Introducción a la temática tipográfica

En la actualidad resulta sumamente difícil, estando en un contexto urbano, no tener un contacto directo y persistente con las tipografías. Ellas nos acompañan sin que tomemos conciencia de ello, en casi todo momento. Son parte integrante e inherente de la vida de cada uno. Ellas están junto a nosotros más de lo que creemos, día a día, desde el momento mismo en que nos despertamos.

07:00 horas: Suena un timbre y mis ojos ven una serie de números heptasegmentarios que indican desde el despertador, en cuyo frente se lee: “Dream Machine”, que es hora de levantarse.

Lavo mis dientes con un cepillo que posee inscripto en su mango su logotipo en tipografía bold itálica. Utilizo “Crema Dental con Flúor, Triple acción, menta original” que “Ayuda a proteger contra los gérmenes con cada cepillada” y me aplico desodorante “Deo Body Spray” que por supuesto “no daña la capa de ozono”.

Coloco en mi muñeca el reloj “Water resistent Quartz” que indica la hora con números modernos, sin serif, en bol italic.

Aprieto “on”, para encender mi “ipod docking multimedia audio micro system”.

Hojeo mi “Agenda”. Visualizo los días: “Lunes, Martes, Miércoles, Jueves, Viernes, Sábado, Domingo”. Letras, números y palabras me indican lo qué deberé afrontar en el transcurso del día.

Preparo el mate “recuerdo de Entre Ríos” con “Yerba Mate elaborada con palo”. Desde la tapa del termo las palabras “Open / Close” me indican si el pico está en condiciones para cebar mi primer mate.

Leo los titulares del diario. Cuerpos grandes, en negrita. Me detengo en el copete de algunas notas y en los epígrafes de ciertas fotos.

Enciendo mi “Wind notebook”, “Computers, Intel inside Pentium M” y escribo estas palabras…

En el transcurso de esta rápida descripción, de un breve y apacible momento de la vida, sin dudas, una infinidad de letras y palabras han pasado frente a mis ojos sin siquiera prestarles atención. Es que nuestra convivencia con las tipografías es de tal cotidianeidad, que en la mayoría de los casos no nos damos cuenta que estamos conviviendo con un número inmensamente grande de ellas.

Como ejercicio, simplemente es necesario echar un vistazo a nuestro alrededor y observar todos los números, letras, siglas y palabras que aparecen rondando nuestra humanidad. De esa manera tomaremos conciencia de la enormidad de elementos tipográficos que tenemos presentes en nuestras vidas.

Pues entonces… al trabajar con un elemento casi omnipresente, tan ricamente expresivo y comunicativo, como es la tipografía, debemos tomar conciencia que desde la disciplina del diseño es posible modificar y, porqué no, mejorar de alguna manera nuestro entorno.

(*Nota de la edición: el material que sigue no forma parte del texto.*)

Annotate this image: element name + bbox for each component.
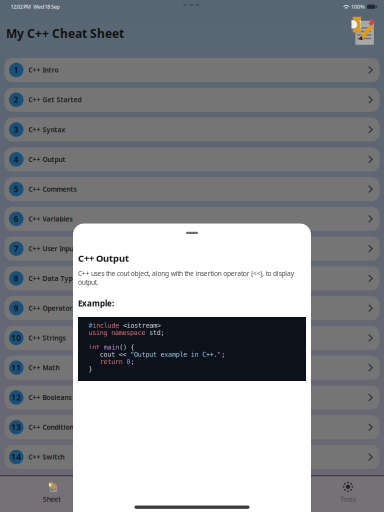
button[interactable]: 10: [4, 326, 380, 350]
staticText: using namespace: [88, 329, 149, 336]
staticText: C++ Math: [28, 363, 60, 372]
staticText: int: [88, 343, 104, 351]
button[interactable]: 4: [4, 147, 380, 171]
staticText: C++ User Input: [28, 244, 76, 253]
staticText: C++ Syntax: [28, 125, 66, 134]
staticText: cout <<: [88, 351, 130, 358]
staticText: C++ Strings: [28, 334, 66, 342]
staticText: 11: [11, 362, 21, 373]
staticText: C++ Data Types: [28, 274, 80, 283]
button[interactable]: 6: [4, 207, 380, 231]
staticText: 3: [14, 124, 19, 135]
button[interactable]: Sheet: [32, 480, 72, 504]
staticText: 5: [14, 184, 19, 194]
button[interactable]: 1: [4, 58, 380, 82]
staticText: 14: [11, 452, 21, 462]
staticText: Tools: [340, 495, 356, 504]
staticText: 1: [14, 65, 19, 75]
staticText: 4: [14, 154, 19, 165]
staticText: C++ Output: [78, 252, 129, 264]
staticText: C++ Get Started: [28, 95, 82, 104]
button[interactable]: 3: [4, 118, 380, 142]
staticText: C++ Operators: [28, 304, 76, 313]
button[interactable]: 7: [4, 237, 380, 261]
staticText: 10: [11, 333, 21, 343]
staticText: C++ Variables: [28, 214, 72, 223]
button[interactable]: 13: [4, 415, 380, 439]
staticText: }: [88, 365, 92, 373]
staticText: C++ Output: [28, 155, 66, 164]
staticText: C++ Switch: [28, 453, 64, 462]
button[interactable]: 5: [4, 177, 380, 201]
staticText: ;: [130, 358, 134, 366]
button[interactable]: 14: [4, 445, 380, 469]
staticText: <iostream>: [123, 322, 161, 329]
staticText: 6: [14, 214, 19, 224]
staticText: return: [88, 358, 126, 366]
staticText: #: [88, 322, 92, 329]
staticText: include: [92, 322, 123, 329]
staticText: 100%: [351, 3, 365, 10]
staticText: C++ Intro: [28, 66, 58, 74]
staticText: () {: [119, 343, 134, 351]
staticText: 2: [14, 94, 19, 105]
staticText: C++ Booleans: [28, 393, 72, 402]
staticText: 12: [11, 392, 21, 403]
staticText: 8: [14, 273, 19, 284]
staticText: main: [104, 343, 119, 351]
staticText: Sheet: [43, 495, 61, 504]
button[interactable]: 11: [4, 356, 380, 380]
staticText: C++ Comments: [28, 185, 76, 194]
staticText: "Output example in C++.": [130, 351, 221, 358]
staticText: 12:02 PM Wed 18 Sep: [10, 3, 60, 10]
button[interactable]: Tools: [328, 480, 368, 504]
staticText: My C++ Cheat Sheet: [6, 26, 124, 41]
staticText: std;: [149, 329, 164, 336]
button[interactable]: 9: [4, 296, 380, 320]
button[interactable]: Cheat sheet: [345, 15, 375, 45]
staticText: ;: [221, 351, 225, 358]
staticText: 7: [14, 243, 19, 254]
staticText: 9: [14, 303, 19, 313]
staticText: C++ uses the cout object, along with the…: [78, 269, 294, 287]
button[interactable]: 8: [4, 266, 380, 290]
button[interactable]: 2: [4, 88, 380, 112]
staticText: Example:: [78, 298, 114, 309]
staticText: C++ Conditions: [28, 423, 76, 432]
staticText: 0: [126, 358, 130, 366]
button[interactable]: 12: [4, 386, 380, 410]
staticText: 13: [11, 422, 21, 432]
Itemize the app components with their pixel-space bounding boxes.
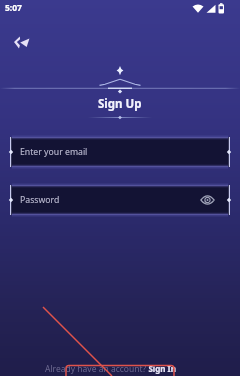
staticText: Sign Up <box>98 96 142 112</box>
button[interactable] <box>6 30 36 54</box>
button[interactable]: Password <box>10 185 230 215</box>
button[interactable]: Enter your email <box>10 137 230 167</box>
staticText: Already have an account? Sign In <box>45 363 176 375</box>
button[interactable]: Already have an account? Sign In <box>45 363 176 375</box>
staticText: Password <box>20 194 60 206</box>
staticText: 5:07 <box>5 2 22 14</box>
staticText: Enter your email <box>20 146 88 158</box>
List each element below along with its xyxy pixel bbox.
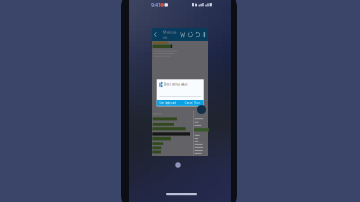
staticText: 9:41 [151,2,161,9]
staticText: Enter string value [164,83,188,86]
staticText: Use keyboard [159,101,176,105]
staticText: Run [194,101,200,105]
staticText: Main.java [163,29,177,40]
staticText: Cancel [184,101,193,105]
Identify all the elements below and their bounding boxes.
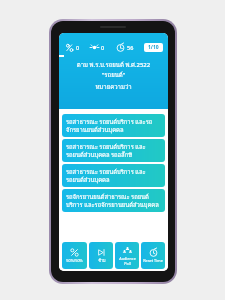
button[interactable]: รถจักรยานยนต์สาธารณะ รถยนต์บริการ และรถจ… [62, 189, 165, 212]
staticText: 50%/50% [66, 258, 83, 263]
other: Timer [116, 43, 125, 52]
staticText: 1/10 [148, 44, 159, 51]
other: Views [90, 43, 99, 52]
staticText: รถสาธารณะ รถยนต์บริการ และรถยนต์ส่วนบุคค… [66, 167, 161, 184]
button[interactable]: รถสาธารณะ รถยนต์บริการ และรถจักรยานยนต์ส… [62, 114, 165, 137]
staticText: 56 [127, 44, 134, 51]
button[interactable]: ข้าม [89, 242, 113, 269]
button[interactable]: 1/10 [144, 43, 163, 52]
staticText: รถสาธารณะ รถยนต์บริการ และรถยนต์ส่วนบุคค… [66, 142, 161, 160]
staticText: หมายความว่า [95, 82, 132, 92]
button[interactable]: 50%/50% [62, 242, 87, 269]
button[interactable]: Timer [115, 43, 135, 52]
button[interactable]: Views [89, 43, 106, 52]
button[interactable]: รถสาธารณะ รถยนต์บริการ และรถยนต์ส่วนบุคค… [62, 164, 165, 187]
button[interactable]: Hands [64, 43, 81, 52]
staticText: ตาม พ.ร.บ.รถยนต์ พ.ศ.2522 "รถยนต์" [67, 60, 160, 80]
staticText: ข้าม [98, 258, 106, 264]
staticText: Audience Poll [119, 256, 136, 266]
staticText: 0 [76, 44, 80, 51]
staticText: 0 [101, 44, 105, 51]
staticText: รถจักรยานยนต์สาธารณะ รถยนต์บริการ และรถจ… [66, 192, 161, 210]
button[interactable]: Audience Poll [115, 242, 139, 269]
button[interactable]: Reset Time [141, 242, 165, 269]
button[interactable]: รถสาธารณะ รถยนต์บริการ และรถยนต์ส่วนบุคค… [62, 139, 165, 162]
staticText: Reset Time [143, 258, 163, 263]
other: Hands [65, 43, 74, 52]
staticText: รถสาธารณะ รถยนต์บริการ และรถจักรยานยนต์ส… [66, 117, 161, 134]
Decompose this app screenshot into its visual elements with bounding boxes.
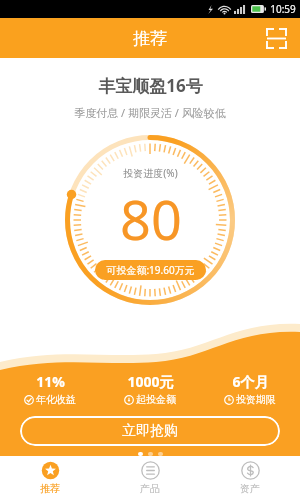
button[interactable]: 立即抢购 [20,416,280,446]
button[interactable]: 推荐 [0,456,100,500]
staticText: 6个月 [232,372,269,391]
staticText: 1000元 [127,372,174,391]
staticText: 可投金额:19.60万元 [106,263,195,277]
staticText: 推荐 [40,482,60,495]
staticText: 推荐 [133,28,167,49]
staticText: 丰宝顺盈16号 [98,74,203,97]
staticText: 季度付息 / 期限灵活 / 风险较低 [74,105,226,120]
staticText: 资产 [240,482,260,495]
button[interactable]: 资产 [200,456,300,500]
button[interactable]: 产品 [100,456,200,500]
staticText: 10:59 [270,2,296,16]
button[interactable]: Scan QR code [262,24,290,52]
staticText: 11% [36,372,65,391]
staticText: 立即抢购 [122,422,178,440]
staticText: 投资期限 [236,393,276,406]
staticText: 产品 [140,482,160,495]
staticText: 起投金额 [136,393,176,406]
staticText: 投资进度(%) [123,166,178,180]
staticText: 80 [120,182,182,256]
staticText: 年化收益 [36,393,76,406]
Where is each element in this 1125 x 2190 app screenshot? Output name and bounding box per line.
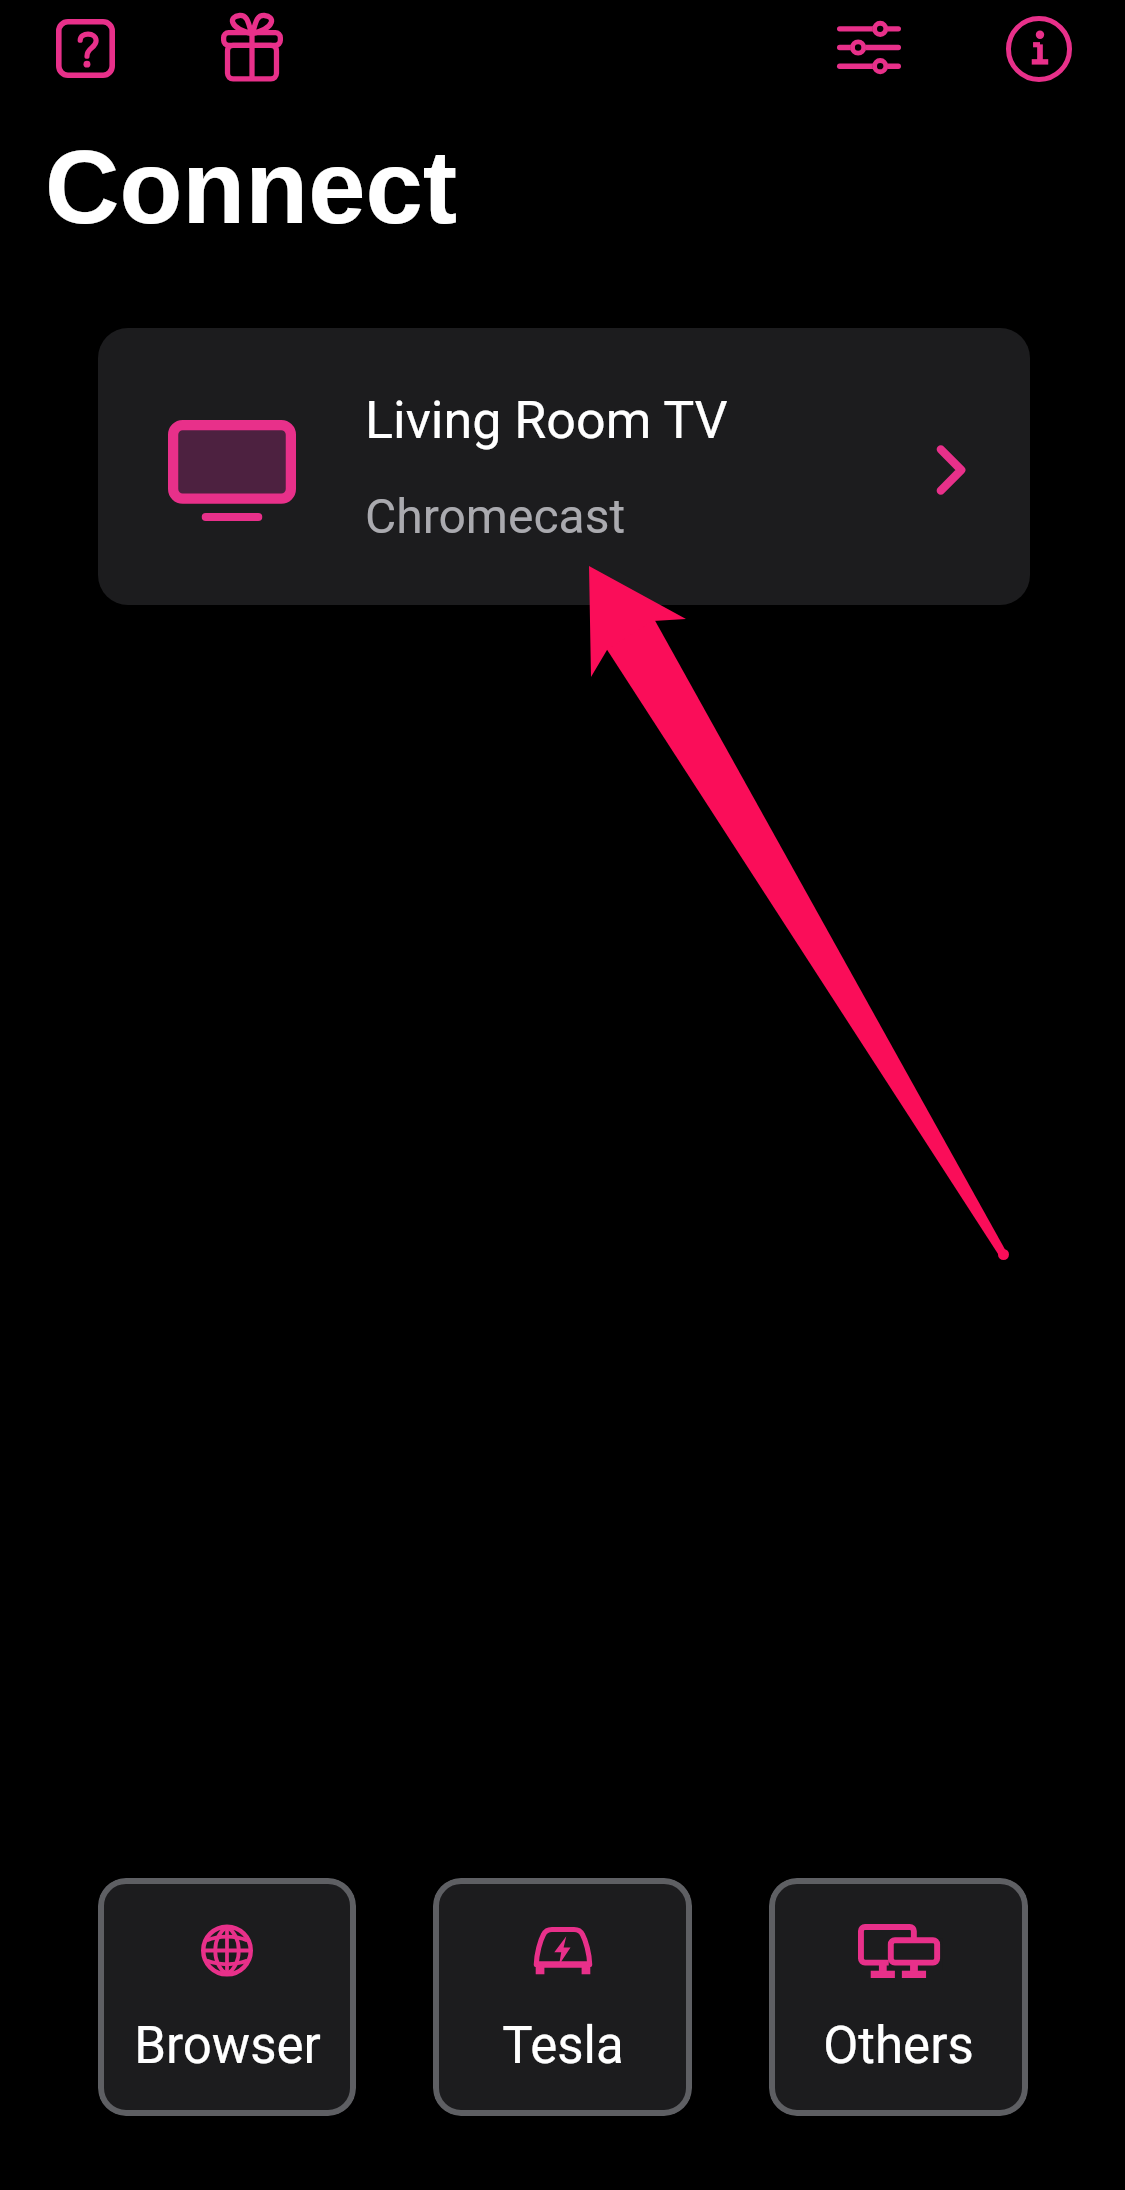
- button[interactable]: Info: [994, 4, 1084, 94]
- staticText: Others: [823, 2016, 974, 2076]
- button[interactable]: Others: [769, 1878, 1028, 2116]
- button[interactable]: Living Room TV: [98, 328, 1030, 605]
- button[interactable]: Help: [41, 4, 129, 92]
- staticText: Browser: [134, 2016, 321, 2076]
- button[interactable]: Tesla: [433, 1878, 692, 2116]
- button[interactable]: Gift: [207, 3, 296, 92]
- staticText: Tesla: [502, 2016, 624, 2076]
- staticText: Living Room TV: [365, 390, 728, 451]
- button[interactable]: Browser: [98, 1878, 356, 2116]
- staticText: Chromecast: [365, 488, 626, 544]
- button[interactable]: Settings: [824, 3, 913, 92]
- staticText: Connect: [45, 130, 457, 245]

Es factible por lo tanto, aunque sea en forma muy modesta, intervenir sobre el contexto que nos identifica, sobre el contexto que nos da sentido de pertenencia y nos permite vislumbrar un futuro mejor.

Sería un acto de soberbia, sin dudas, pensar que nuestro destino como seres humanos depende del diseño y la tipografía. Pero como diseñadores no podemos dejar de dar respuestas y soluciones coherentes a la problemática de la relación del hombre con el hombre, del hombre con su medio ambiente y del hombre con su hábitat cultural.